___ MATERIAL PROVIDED ___

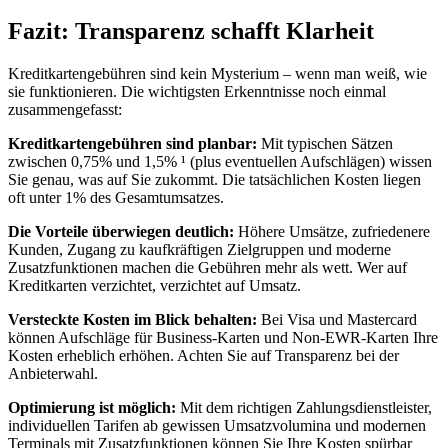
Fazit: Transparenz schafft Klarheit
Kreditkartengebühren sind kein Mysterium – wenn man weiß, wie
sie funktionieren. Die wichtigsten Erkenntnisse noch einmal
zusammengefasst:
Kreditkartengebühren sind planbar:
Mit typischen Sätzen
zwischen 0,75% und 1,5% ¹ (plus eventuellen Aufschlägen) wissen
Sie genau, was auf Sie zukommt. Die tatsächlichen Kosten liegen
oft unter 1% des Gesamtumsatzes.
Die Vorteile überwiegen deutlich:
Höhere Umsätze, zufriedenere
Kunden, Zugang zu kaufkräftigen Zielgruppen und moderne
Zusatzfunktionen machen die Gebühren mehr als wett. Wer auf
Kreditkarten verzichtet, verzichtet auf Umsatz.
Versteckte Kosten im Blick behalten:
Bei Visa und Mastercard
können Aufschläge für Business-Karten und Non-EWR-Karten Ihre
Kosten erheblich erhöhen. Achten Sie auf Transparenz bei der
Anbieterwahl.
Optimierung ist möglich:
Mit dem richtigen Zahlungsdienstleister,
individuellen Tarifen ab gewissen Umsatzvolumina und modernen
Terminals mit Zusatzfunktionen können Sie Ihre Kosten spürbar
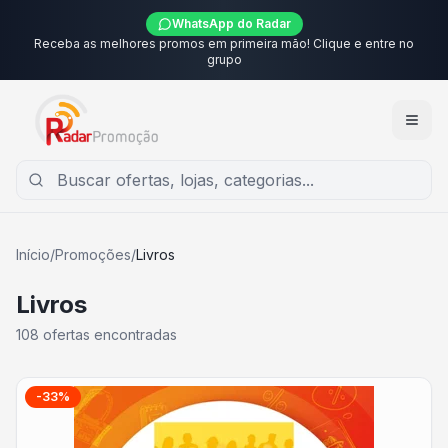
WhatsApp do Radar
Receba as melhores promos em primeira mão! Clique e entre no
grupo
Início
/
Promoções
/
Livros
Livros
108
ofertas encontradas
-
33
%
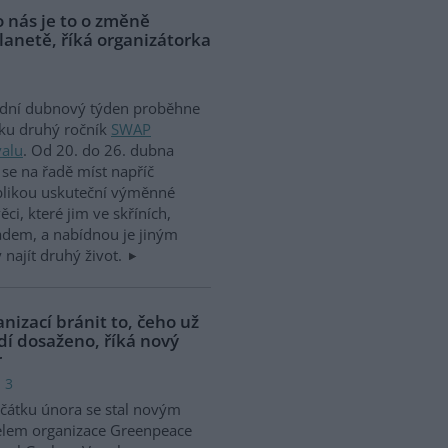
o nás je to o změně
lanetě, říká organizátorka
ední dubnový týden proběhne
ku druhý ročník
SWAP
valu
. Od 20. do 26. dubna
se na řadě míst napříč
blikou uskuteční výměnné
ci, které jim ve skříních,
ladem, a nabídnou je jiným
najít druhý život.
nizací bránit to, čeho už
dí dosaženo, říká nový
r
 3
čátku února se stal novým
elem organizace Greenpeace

___

__WORK INSTRUCTIONS__.
Starting at the line that contains "o nás je to o změně", retype every line through the end of the records exactly, and nothing else.

__EXERCISE OUTPUT__.
o nás je to o změně
lanetě, říká organizátorka
ední dubnový týden proběhne
ku druhý ročník
SWAP
valu
. Od 20. do 26. dubna
se na řadě míst napříč
blikou uskuteční výměnné
ci, které jim ve skříních,
ladem, a nabídnou je jiným
najít druhý život.
nizací bránit to, čeho už
dí dosaženo, říká nový
r
 3
čátku února se stal novým
elem organizace Greenpeace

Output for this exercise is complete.